First and foremost, every Sweetbay dog is a family companion. They are carefully bred to genetically possess the traits that make a dog such a pleasure to live with. And then they are raised superbly and socialized to the max. When they go to their new homes, this care continues. High quality tech support is a given at Sweetbay. Got a question? We’re here. Want some advice? Happy to oblige. Interested in trying a particular form of training? We’re glad to help, and have the knowledge and experience to do so.

What makes a dog a good family dog? A superb dog is made up of many parts, all of which affect our lives in a positive, heartwarming way. But four words come to mind instantly. Comfort. Safety. Entertainment. Affection.

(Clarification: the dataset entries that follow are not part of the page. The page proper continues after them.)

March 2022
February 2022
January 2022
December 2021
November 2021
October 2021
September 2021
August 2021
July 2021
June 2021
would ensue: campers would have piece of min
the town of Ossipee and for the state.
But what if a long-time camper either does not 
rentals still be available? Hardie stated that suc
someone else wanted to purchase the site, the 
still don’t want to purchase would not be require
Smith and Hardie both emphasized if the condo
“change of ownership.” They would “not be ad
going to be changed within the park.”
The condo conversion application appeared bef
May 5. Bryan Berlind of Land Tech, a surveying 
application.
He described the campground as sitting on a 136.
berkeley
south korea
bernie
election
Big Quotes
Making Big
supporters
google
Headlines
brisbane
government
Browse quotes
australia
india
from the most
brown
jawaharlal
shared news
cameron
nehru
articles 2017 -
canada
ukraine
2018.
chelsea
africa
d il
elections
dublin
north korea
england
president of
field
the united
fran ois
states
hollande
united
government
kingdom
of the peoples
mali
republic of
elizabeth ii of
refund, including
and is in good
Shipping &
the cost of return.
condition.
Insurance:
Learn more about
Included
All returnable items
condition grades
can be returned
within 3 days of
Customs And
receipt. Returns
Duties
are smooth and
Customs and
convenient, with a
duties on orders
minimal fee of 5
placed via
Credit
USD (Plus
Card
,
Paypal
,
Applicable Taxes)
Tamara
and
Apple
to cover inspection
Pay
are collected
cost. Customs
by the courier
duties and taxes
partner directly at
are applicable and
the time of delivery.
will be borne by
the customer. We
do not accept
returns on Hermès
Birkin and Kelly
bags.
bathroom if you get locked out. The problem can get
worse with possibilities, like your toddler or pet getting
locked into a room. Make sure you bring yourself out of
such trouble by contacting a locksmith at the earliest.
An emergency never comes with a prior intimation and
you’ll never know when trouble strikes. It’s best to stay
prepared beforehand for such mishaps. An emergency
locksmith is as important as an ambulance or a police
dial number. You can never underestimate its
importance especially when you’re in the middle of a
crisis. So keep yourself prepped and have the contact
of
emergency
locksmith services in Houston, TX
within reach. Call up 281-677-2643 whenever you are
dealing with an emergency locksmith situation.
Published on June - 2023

A great dog has an uncanny ability to read your moods and to know just what to do to help. He’s available to be hugged. He stays close when you're sick, and you can't help but feel better thanks to his calm presence. He’s quite good at showing concern when there’s emotional or physical hurt to overcome. He’ll listen for as long as necessary without showing the slightest trait of annoyance, and he never offers unwelcome advice. Most of all, he’s simply there. Come home after a bad day at work and life instantly seems brighter because your dog’s at the door, tail wagging. Get into a nasty argument with your in-laws, and even if you’re in the wrong, your dog will still think you’re the most wonderful person in the world. That’s comfort.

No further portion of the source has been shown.